Israeli medtech startup Pulsenmore Ltd. has announced that it received De Novo clearance from the U.S. Food and Drug Administration (FDA) for its at-home prenatal care platform, the Pulsenmore ES. This marks the first time the FDA has approved an ultrasound device for home use by expectant mothers.
The Pulsenmore ES consists of a portable ultrasound transducer that connects to a smartphone, paired with a mobile app that guides the user step by step through the scanning process. Women can perform the scan themselves or during a live video session with a physician, and the recorded ultrasound clip is securely transmitted for professional review.

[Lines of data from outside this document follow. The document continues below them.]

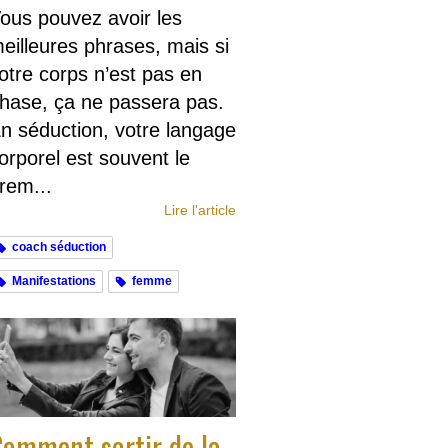
ous pouvez avoir les
eilleures phrases, mais si
otre corps n’est pas en
hase, ça ne passera pas.
n séduction, votre langage
orporel est souvent le
rem...
Lire l'article
coach séduction
Manifestations
femme
omment sortir de la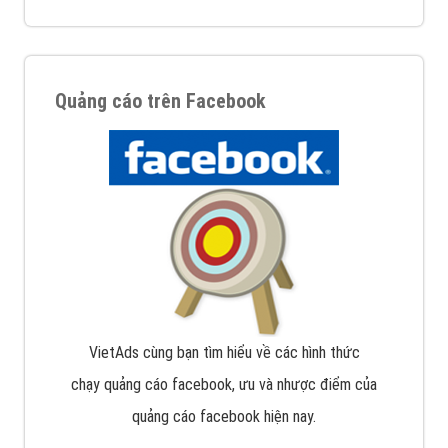
Quảng cáo trên Facebook
VietAds cùng bạn tìm hiểu về các hình thức
chạy quảng cáo facebook, ưu và nhược điểm của
quảng cáo facebook hiện nay.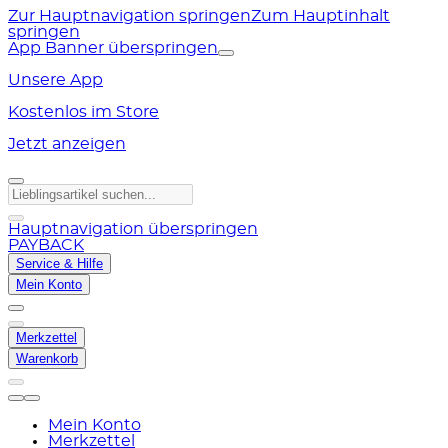
Zur Hauptnavigation springen
Zum Hauptinhalt
springen
App Banner überspringen
Unsere App
Kostenlos im Store
Jetzt anzeigen
Hauptnavigation überspringen
PAYBACK
Service & Hilfe
Mein Konto
Merkzettel
Warenkorb
Mein Konto
Merkzettel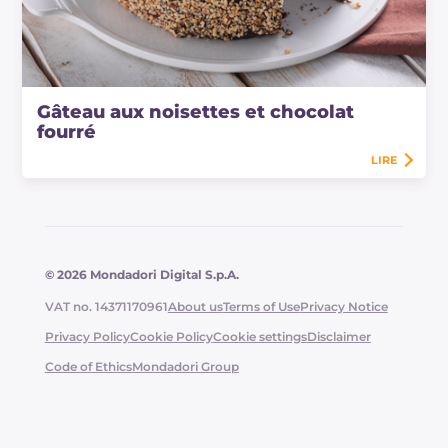
Gâteau aux noisettes et chocolat
fourré
LIRE
© 2026 Mondadori Digital S.p.A.
VAT no. 14371170961
About us
Terms of Use
Privacy Notice
Privacy Policy
Cookie Policy
Cookie settings
Disclaimer
Code of Ethics
Mondadori Group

According to the company, the system has already been used in over 200,000 prenatal scans across Israel, Europe, Australia, and Brazil, demonstrating its readiness for broader global deployment.

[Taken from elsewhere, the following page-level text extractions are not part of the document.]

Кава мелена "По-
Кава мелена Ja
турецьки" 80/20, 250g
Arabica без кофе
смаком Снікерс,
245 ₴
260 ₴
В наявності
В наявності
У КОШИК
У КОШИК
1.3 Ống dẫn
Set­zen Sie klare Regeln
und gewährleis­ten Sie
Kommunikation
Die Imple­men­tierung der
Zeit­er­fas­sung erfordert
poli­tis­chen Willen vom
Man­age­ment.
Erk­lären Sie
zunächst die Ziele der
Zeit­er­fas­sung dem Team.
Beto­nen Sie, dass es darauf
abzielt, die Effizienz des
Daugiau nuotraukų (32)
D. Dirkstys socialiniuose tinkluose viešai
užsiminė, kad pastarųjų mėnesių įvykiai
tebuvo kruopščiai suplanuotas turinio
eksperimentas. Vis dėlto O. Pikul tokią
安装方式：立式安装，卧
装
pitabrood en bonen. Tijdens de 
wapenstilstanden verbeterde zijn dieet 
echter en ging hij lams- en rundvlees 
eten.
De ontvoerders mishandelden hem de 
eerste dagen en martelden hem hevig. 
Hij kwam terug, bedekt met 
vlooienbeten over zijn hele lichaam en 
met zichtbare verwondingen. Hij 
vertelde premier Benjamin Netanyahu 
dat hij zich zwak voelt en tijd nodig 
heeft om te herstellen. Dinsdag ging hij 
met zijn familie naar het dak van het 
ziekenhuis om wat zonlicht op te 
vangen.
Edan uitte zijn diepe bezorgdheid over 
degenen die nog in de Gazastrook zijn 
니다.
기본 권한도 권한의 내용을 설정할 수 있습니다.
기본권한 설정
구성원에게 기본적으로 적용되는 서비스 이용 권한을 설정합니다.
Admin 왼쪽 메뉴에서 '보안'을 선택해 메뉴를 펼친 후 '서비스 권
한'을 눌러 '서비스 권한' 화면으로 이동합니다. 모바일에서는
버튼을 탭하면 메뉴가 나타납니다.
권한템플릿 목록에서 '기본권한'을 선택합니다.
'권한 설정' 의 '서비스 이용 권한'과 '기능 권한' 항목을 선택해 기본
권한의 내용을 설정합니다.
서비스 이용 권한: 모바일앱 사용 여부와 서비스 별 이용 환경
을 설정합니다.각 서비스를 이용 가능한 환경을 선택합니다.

Pulsenmore emphasizes that the device could revolutionize prenatal care in so-called “maternity-care deserts” — areas where there is fewer than one obstetrician-gynecologist per large population of expectant mothers. The company notes particularly high demand in 35% of U.S. counties, which lack sufficient infrastructure to provide ultrasound services in hospitals or clinics.
For the healthcare sector, the FDA’s decision represents a major regulatory milestone, paving the way for a new generation of remote and home-based diagnostic technologies. However, Pulsenmore ES is not intended to replace full clinical ultrasound examinations, and its use should be considered part of a comprehensive, physician-supervised prenatal care plan.
Experts also point out that the FDA’s decision could set a new direction for telemedicine, where advances in at-home diagnostics go hand in hand with AI-powered image analysis and interpretation. In the future, similar innovations may become standard in other medical fields — such as cardiac monitoring or neonatal care — where accessible, real-time diagnostics could prove invaluable.